This guide covers what you actually need to get started with the Claude API. It assumes you have Python 3.9+ or Node.js 18+ installed and can install packages. It does not assume prior experience with LLM APIs.
Prerequisites
- An Anthropic account with API access — create one at
console.anthropic.com - An API key from the Anthropic console
- Python 3.9+ or Node.js 18+
Installation
Python:
pip install anthropic
TypeScript / Node.js:
npm install @anthropic-ai/sdk
Authentication
Keep your API key in an environment variable. Never hardcode it, never commit it to source control.
export ANTHROPIC_API_KEY="sk-ant-..."
Or use a .env file with python-dotenv (Python) or dotenv (Node.js).

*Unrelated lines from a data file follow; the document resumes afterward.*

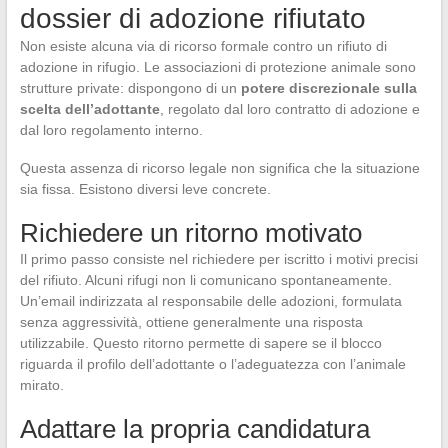
dossier di adozione rifiutato
Non esiste alcuna via di ricorso formale contro un rifiuto di
adozione in rifugio. Le associazioni di protezione animale sono
strutture private: dispongono di un
potere discrezionale sulla
scelta dell’adottante
, regolato dal loro contratto di adozione e
dal loro regolamento interno.
Questa assenza di ricorso legale non significa che la situazione
sia fissa. Esistono diversi leve concrete.
Richiedere un ritorno motivato
Il primo passo consiste nel richiedere per iscritto i motivi precisi
del rifiuto. Alcuni rifugi non li comunicano spontaneamente.
Un’email indirizzata al responsabile delle adozioni, formulata
senza aggressività, ottiene generalmente una risposta
utilizzabile. Questo ritorno permette di sapere se il blocco
riguarda il profilo dell’adottante o l’adeguatezza con l’animale
mirato.
Adattare la propria candidatura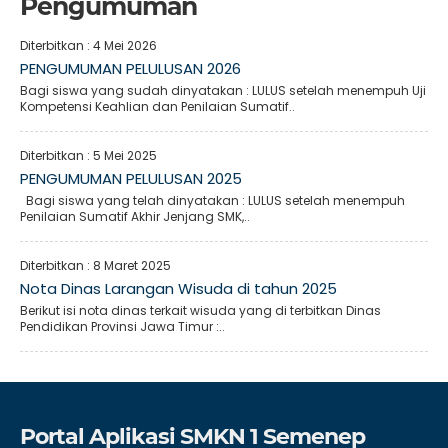
Pengumuman
Diterbitkan :
4 Mei 2026
PENGUMUMAN PELULUSAN 2026
Bagi siswa yang sudah dinyatakan : LULUS setelah menempuh Uji
Kompetensi Keahlian dan Penilaian Sumatif..
Diterbitkan :
5 Mei 2025
PENGUMUMAN PELULUSAN 2025
Bagi siswa yang telah dinyatakan : LULUS setelah menempuh
Penilaian Sumatif Akhir Jenjang SMK,..
Diterbitkan :
8 Maret 2025
Nota Dinas Larangan Wisuda di tahun 2025
Berikut isi nota dinas terkait wisuda yang di terbitkan Dinas
Pendidikan Provinsi Jawa Timur :..
Portal Aplikasi SMKN 1 Semenep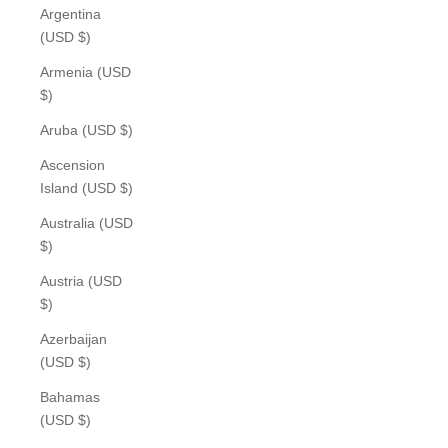
Argentina
(USD $)
Armenia (USD
$)
Aruba (USD $)
Ascension
Island (USD $)
Australia (USD
$)
Austria (USD
$)
Azerbaijan
(USD $)
Bahamas
(USD $)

First Call: Basic Completion
Python:
import anthropic
client = anthropic.Anthropic() # reads ANTHROPIC_API_KEY from environment
message = client.messages.create(
model="claude-sonnet-4-6",
max_tokens=1024,
messages=[
{"role": "user", "content": "Explain what a transformer model is in two paragraphs."}
]
)
print(message.content[0].text)
TypeScript:
import Anthropic from "@anthropic-ai/sdk";
const client = new Anthropic(); // reads ANTHROPIC_API_KEY from environment
const message = await client.messages.create({
model: "claude-sonnet-4-6",
max_tokens: 1024,
messages: [
{ role: "user", content: "Explain what a transformer model is in two paragraphs." },
],
});
console.log(message.content[0].text);
The response object contains message.content (array of content blocks), message.usage (input and output token counts), and message.stop_reason (why generation stopped).
System Prompts
The system parameter sets context for the conversation. Use it to define the model's role, constraints, and output format.
message = client.messages.create(
model="claude-sonnet-4-6",
max_tokens=1024,
system="You are a technical writer. Respond concisely and use code examples where relevant. Do not use marketing language.",
messages=[
{"role": "user", "content": "What is a vector embedding?"}
]
)
Multi-Turn Conversations
The messages array holds the conversation history. The API is stateless — each call must include the full history you want the model to consider.
messages = [
{"role": "user", "content": "What is RAG in the context of LLMs?"},
]
response = client.messages.create(
model="claude-sonnet-4-6",
max_tokens=1024,
messages=messages
)
# Add the reply to history and continue
messages.append({"role": "assistant", "content": response.content[0].text})
messages.append({"role": "user", "content": "What are the main failure modes?"})
response2 = client.messages.create(
model="claude-sonnet-4-6",
max_tokens=1024,
messages=messages
)
Streaming Responses
For interactive applications, streaming delivers tokens as they are generated.
Python:
with client.messages.stream(
model="claude-sonnet-4-6",
max_tokens=1024,
messages=[{"role": "user", "content": "Explain attention mechanisms."}]
) as stream:
for text in stream.text_stream:
print(text, end="", flush=True)
Getting Structured JSON Output
import json
message = client.messages.create(
model="claude-sonnet-4-6",
max_tokens=1024,
system="You are a data extraction assistant. Always respond with valid JSON only. No explanation, no markdown fencing.",
messages=[
{
"role": "user",
"content": "Extract the key claims from this text as JSON with keys: claims (array), confidence (high/medium/low).\n\nText: The model achieves 94.2% accuracy on MMLU, outperforming the previous generation by 8 percentage points."
}
]
)
data = json.loads(message.content[0].text)
print(data)
Error Handling
try:
message = client.messages.create(
model="claude-sonnet-4-6",
max_tokens=1024,
messages=[{"role": "user", "content": "Hello"}]
)
except anthropic.APIConnectionError as e:
print(f"Connection failed: {e}")
except anthropic.RateLimitError as e:
print(f"Rate limit hit — implement exponential backoff")
except anthropic.APIStatusError as e:
print(f"API error {e.status_code}: {e.message}")
For production, implement retry logic with exponential backoff for rate limit errors (429) and transient server errors (5xx).
Model Selection
| Model | Context | Best for |
|---|---|---|
claude-opus-4-7 |
200K tokens | Complex reasoning, long-form analysis |
claude-sonnet-4-6 |
200K tokens | Balanced capability and speed |
claude-haiku-4-5-20251001 |
200K tokens | Fast, cost-efficient tasks |
Use Sonnet for most production workloads. Use Haiku where latency and cost matter more than maximum capability. Use Opus for tasks requiring the highest reasoning capability.
Next Steps
Once you have basic completions working: explore tool use (function calling) to allow Claude to call functions in your code; prompt caching to reduce latency and cost on repeated calls; the Batch API for processing large volumes asynchronously at reduced cost.
The official documentation at docs.anthropic.com covers all of these in detail. This guide is a starting point; the documentation is the authoritative reference.